So is "Under the Dome" original or a remake? Led by the endless Batman and Spider-Man remakes, the Hollywood remake has spiraled out of control. This summer's "Man of Steel" was at least the third remake -- there have been so many the count is disputed -- of the 1978 movie "Superman." The summer film "R.I.P.D." was a remake of the television series "Brimstone." The quickly cancelled primetime show "Vegas" was assumed to be a remake of the series "Vega$," but actually a remake of the cult hit "Crime Story." (Cult hits are best left alone.) The Will Smith summer flick "After Earth" seemed like a remake of the cartoon movie "Titan After Earth, " but merely borrowed its title and premise -- that's certainly not a remake! "Olympus Has Fallen" was followed weeks later by an instant remake, the wearyingly similar "White House Down." An upcoming big-budget flick, "Ender's Game," sounds wearyingly similar to "The Last Starfighter," in theaters in 1984. Yet another remake of "Godzilla" is in the cards, along with yet another "RoboCop." How stupid does Hollywood think audiences are? Wait -- don't answer that!
In "The Simpsons Movie," the solution to a town under glass was Homer Simpson. If Homer appears to save the day in "Under the Dome," perhaps he will explain how a river flows through Chester's Mill. The impenetrable dome is said to cut off the outside world and extend to bedrock, rendering it impossible to tunnel in or out. So where is the river water coming from, and where is it flowing to? Clouds float by. Breezes gently waft through the trees of Chester's Mill and cause the hair of the flaming-redhead protagonist, played by actress Rachelle Lefevre, to ruffle as though she were facing a fan during a modeling shoot. How can there be wind inside an impenetrable dome?
At one point a character declares that it is five miles from the edge of the dome to the center. A circle with a five-mile radius would cover about 78 square miles, roughly the size of the District of Columbia -- though the opening title sequence, showing a helicopter passing over the dome, makes the enclosed area seem about the size of a football stadium. Within those square miles there is a town large enough to have a hospital, a river, a forest, a scrapyard, a lake whose opposite shore cannot be seen, a large island on the lake, several farms, a cattle ranch, an abandoned warehouse district, an abandoned factory and an abandoned mine. Horror writers love abandoned things! The show is filmed on the Atlantic coast near Wilmington, N.C.: At one point an egret flies by, though the location is supposedly a forested area enclosed by an impenetrable dome.
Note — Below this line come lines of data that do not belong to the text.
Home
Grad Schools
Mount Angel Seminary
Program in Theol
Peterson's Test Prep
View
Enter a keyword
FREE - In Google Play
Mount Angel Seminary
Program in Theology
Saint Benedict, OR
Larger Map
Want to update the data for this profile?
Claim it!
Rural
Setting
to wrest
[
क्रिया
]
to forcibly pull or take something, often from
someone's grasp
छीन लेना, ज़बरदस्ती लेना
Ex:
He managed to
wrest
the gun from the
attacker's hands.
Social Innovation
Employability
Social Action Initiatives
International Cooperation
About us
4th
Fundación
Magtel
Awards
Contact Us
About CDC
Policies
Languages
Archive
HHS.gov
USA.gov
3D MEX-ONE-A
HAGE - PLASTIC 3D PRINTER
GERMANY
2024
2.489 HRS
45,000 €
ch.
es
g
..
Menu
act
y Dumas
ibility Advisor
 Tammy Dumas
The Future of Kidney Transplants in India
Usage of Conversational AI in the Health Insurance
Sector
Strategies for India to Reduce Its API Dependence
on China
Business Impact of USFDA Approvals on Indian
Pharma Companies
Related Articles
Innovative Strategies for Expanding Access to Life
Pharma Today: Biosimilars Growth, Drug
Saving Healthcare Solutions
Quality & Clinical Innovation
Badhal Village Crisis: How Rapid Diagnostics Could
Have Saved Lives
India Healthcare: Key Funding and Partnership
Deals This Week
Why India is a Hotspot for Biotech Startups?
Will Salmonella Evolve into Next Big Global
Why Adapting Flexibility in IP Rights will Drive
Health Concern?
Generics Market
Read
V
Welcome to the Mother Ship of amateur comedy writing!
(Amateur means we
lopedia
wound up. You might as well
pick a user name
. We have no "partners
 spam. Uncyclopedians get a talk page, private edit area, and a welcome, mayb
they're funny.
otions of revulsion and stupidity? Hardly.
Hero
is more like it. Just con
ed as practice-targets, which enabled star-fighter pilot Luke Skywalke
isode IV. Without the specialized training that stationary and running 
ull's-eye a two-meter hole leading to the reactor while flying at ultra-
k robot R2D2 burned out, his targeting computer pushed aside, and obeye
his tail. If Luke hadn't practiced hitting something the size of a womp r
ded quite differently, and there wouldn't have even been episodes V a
The first season takes place over a span of about two weeks. On the fifth day by the show's clock, the Air Force fires its most powerful non-nuclear weapon at the dome. When the weapon bounces off, the government loses interest. There are no longer soldiers or police officers stationed outside the dome -- Chester's Mill is forgotten. If an impenetrable dome mysteriously appeared over an American town, would the government really lose interest after five days? More likely a Department of Dome Administration would be established with hundreds of senior-level officials who cannot be fired.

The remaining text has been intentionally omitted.